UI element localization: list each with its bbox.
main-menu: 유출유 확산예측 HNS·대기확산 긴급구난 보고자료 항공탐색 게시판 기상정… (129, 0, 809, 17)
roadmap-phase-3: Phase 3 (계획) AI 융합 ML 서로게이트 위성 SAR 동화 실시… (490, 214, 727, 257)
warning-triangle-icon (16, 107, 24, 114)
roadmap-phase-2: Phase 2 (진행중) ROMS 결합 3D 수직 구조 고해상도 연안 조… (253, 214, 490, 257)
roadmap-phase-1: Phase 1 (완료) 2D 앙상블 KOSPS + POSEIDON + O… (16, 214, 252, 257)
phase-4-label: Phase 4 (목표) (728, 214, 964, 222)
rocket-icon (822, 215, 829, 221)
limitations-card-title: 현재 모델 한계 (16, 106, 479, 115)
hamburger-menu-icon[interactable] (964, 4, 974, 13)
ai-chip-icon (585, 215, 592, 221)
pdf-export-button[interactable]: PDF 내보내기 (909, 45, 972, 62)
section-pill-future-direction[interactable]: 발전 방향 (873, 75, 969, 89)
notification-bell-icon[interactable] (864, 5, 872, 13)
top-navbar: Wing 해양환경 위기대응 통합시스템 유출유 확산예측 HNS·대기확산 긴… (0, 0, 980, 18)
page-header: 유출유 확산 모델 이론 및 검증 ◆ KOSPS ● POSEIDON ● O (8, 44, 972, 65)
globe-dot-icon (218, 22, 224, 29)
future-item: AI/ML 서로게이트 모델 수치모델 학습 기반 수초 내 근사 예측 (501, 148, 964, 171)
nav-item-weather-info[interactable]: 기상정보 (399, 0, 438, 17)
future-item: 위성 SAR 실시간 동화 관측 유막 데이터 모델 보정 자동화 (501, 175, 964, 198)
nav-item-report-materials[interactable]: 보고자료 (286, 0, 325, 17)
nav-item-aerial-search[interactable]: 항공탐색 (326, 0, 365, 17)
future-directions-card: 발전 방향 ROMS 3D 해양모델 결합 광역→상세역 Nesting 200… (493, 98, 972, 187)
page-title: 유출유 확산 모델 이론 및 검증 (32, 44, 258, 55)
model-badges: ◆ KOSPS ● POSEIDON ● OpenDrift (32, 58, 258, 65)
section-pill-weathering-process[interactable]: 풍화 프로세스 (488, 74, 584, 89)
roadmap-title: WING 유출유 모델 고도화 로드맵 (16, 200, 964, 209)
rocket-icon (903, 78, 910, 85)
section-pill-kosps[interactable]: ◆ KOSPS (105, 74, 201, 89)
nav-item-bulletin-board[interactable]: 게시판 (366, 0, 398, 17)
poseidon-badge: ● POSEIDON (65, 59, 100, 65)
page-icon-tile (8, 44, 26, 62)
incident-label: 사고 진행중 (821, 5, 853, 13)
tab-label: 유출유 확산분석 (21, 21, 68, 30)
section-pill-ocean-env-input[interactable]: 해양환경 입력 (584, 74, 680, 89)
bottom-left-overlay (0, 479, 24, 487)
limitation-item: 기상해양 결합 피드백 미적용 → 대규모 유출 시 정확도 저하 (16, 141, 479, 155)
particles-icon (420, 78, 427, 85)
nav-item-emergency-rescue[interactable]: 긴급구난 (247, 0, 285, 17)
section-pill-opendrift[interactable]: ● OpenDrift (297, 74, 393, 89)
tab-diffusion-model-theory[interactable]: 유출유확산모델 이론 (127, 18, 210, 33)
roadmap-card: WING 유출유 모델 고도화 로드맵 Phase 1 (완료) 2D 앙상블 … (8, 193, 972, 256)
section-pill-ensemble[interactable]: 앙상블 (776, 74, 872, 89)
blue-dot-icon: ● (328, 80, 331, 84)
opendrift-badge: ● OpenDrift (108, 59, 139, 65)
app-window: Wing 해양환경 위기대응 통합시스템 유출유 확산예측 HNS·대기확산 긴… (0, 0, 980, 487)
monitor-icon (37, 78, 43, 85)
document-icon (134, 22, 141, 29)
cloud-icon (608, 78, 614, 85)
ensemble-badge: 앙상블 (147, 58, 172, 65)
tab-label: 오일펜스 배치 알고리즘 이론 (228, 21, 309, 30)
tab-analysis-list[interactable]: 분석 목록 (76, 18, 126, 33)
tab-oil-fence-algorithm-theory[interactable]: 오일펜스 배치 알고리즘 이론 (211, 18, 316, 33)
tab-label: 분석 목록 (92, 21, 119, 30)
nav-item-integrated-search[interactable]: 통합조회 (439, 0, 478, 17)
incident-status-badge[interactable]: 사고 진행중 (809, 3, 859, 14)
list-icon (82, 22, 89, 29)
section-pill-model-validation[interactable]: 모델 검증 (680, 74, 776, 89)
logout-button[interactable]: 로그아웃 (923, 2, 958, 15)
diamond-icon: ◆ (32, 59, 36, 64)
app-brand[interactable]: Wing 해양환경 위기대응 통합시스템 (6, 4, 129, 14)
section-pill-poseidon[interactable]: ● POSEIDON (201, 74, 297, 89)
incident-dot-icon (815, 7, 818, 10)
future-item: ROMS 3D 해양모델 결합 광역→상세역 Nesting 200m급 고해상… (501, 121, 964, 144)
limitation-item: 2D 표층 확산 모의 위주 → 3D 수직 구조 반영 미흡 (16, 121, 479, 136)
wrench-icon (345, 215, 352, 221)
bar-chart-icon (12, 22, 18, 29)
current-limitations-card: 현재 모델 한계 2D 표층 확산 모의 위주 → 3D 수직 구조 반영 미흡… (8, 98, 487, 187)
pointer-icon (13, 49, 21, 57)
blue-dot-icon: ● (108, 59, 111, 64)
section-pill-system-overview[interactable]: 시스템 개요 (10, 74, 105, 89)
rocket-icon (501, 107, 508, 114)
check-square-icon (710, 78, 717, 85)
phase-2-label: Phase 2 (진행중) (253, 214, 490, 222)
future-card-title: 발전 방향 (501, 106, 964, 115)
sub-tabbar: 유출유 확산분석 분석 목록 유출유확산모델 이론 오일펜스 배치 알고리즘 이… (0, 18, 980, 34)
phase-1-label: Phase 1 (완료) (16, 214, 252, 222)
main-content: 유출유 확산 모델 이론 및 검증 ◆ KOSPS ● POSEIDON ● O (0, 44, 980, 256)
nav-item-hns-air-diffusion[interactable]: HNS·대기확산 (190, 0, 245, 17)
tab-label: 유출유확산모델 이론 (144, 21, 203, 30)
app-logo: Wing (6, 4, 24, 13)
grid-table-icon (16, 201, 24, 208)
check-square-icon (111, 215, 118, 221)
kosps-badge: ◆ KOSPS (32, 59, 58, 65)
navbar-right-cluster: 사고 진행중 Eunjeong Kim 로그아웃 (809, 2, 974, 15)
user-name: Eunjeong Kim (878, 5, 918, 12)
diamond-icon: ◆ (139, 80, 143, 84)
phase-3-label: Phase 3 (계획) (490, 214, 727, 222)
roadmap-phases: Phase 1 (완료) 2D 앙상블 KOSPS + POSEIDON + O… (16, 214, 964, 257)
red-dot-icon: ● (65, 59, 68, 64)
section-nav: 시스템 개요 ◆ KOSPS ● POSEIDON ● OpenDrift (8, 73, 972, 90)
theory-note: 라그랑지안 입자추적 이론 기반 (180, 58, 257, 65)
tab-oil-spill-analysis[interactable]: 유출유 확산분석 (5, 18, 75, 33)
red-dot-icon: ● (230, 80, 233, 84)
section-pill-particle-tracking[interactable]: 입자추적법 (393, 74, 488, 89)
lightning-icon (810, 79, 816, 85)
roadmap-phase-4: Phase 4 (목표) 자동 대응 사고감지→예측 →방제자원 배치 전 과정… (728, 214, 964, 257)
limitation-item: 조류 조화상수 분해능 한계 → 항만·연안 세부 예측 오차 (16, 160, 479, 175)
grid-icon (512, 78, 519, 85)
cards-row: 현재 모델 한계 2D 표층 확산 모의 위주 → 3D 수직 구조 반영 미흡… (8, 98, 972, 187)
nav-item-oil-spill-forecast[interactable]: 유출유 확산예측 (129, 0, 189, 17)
■ ■ ■ ■ ■ ■ ■
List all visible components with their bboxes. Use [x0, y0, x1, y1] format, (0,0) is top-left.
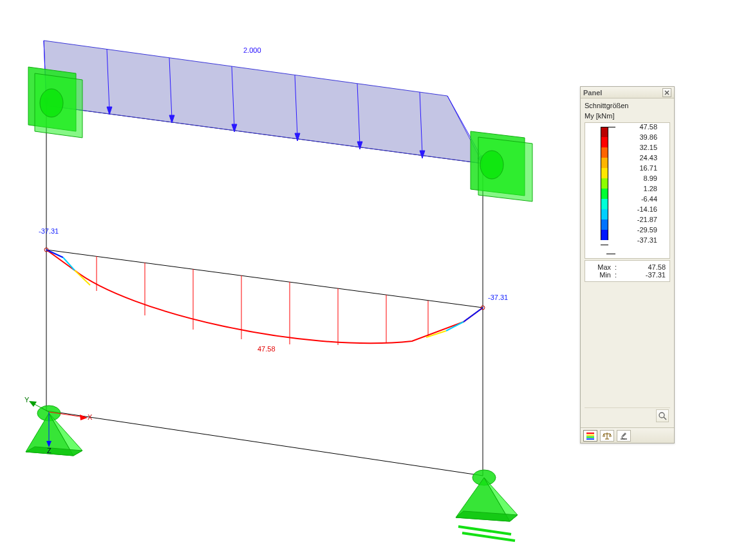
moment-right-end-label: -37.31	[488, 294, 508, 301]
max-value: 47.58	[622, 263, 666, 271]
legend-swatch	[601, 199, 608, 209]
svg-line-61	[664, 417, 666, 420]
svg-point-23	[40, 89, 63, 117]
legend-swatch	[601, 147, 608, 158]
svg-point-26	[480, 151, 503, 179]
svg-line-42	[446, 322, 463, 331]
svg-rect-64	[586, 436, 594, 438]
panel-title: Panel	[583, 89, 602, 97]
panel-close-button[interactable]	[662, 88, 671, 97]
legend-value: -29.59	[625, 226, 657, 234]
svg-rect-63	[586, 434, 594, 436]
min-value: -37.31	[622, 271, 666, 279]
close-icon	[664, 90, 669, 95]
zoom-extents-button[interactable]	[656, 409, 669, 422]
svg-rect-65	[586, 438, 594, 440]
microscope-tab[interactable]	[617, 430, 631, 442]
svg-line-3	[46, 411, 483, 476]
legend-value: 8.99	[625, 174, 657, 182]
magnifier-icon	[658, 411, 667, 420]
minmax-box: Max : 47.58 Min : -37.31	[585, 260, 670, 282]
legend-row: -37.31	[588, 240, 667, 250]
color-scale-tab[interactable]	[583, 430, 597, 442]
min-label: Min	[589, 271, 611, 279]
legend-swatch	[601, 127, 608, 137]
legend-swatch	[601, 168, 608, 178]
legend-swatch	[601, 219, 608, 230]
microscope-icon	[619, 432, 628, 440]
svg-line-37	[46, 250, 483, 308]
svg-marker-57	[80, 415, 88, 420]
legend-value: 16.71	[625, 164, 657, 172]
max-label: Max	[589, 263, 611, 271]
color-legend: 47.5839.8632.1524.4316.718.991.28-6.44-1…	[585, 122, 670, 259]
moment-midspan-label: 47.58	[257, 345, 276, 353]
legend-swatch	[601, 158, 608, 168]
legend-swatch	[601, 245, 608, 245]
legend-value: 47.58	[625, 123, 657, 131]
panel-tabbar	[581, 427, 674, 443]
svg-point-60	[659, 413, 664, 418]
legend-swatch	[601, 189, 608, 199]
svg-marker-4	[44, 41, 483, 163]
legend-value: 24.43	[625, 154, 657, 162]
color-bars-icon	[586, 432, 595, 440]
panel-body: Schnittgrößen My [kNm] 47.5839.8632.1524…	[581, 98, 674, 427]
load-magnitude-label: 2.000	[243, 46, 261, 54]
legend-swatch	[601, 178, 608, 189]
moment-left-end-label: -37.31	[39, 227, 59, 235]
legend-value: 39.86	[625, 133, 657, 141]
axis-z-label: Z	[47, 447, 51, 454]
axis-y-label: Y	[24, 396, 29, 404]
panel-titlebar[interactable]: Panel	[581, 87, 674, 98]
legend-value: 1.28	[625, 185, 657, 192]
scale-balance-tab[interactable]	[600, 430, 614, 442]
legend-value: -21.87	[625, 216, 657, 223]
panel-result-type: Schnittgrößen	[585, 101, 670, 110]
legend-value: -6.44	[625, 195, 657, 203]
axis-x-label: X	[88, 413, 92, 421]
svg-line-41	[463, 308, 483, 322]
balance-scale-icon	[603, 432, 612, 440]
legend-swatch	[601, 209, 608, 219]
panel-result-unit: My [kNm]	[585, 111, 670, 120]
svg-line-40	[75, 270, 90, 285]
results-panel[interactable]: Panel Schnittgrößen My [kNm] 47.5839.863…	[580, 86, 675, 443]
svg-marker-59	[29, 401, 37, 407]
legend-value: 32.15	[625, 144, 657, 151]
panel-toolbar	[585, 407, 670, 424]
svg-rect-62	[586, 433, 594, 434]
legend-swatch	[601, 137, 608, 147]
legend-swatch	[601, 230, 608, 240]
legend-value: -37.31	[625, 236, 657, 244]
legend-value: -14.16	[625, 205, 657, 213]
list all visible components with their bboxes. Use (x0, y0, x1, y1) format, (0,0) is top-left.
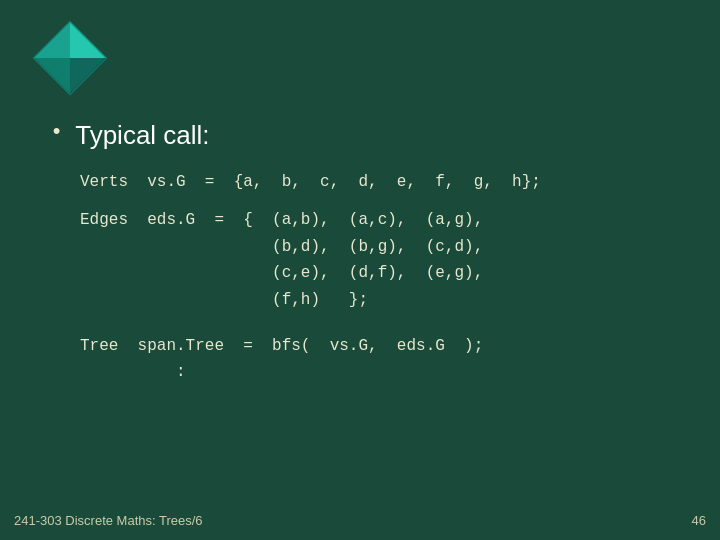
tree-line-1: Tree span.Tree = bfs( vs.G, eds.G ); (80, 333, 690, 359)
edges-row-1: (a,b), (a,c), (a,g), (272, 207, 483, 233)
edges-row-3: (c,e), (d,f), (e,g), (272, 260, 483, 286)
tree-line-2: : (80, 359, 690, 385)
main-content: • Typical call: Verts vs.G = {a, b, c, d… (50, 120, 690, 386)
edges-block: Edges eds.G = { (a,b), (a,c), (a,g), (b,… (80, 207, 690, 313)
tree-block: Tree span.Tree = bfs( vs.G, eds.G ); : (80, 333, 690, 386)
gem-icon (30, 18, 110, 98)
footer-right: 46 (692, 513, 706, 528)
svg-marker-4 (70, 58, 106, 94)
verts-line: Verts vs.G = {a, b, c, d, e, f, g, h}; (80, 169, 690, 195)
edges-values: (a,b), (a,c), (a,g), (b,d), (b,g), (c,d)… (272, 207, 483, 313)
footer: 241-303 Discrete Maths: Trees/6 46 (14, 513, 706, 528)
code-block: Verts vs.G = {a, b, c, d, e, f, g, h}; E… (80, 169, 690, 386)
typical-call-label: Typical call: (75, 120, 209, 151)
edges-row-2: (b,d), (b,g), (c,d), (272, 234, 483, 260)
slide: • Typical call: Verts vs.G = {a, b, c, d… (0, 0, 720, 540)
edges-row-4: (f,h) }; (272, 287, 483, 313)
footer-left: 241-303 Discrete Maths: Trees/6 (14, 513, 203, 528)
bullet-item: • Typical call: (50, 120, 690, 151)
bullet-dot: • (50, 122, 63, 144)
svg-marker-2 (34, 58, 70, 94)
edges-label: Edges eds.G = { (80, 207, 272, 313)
■ ■ ■ ■ ■ ■ ■
Each line in the records above with "visible" must be returned.

List all visible components with their bboxes. Use [x0, y0, x1, y1] format, (0,0) is top-left.
list all visible components with their bboxes. Use (x0, y0, x1, y1) format, (0,0) is top-left.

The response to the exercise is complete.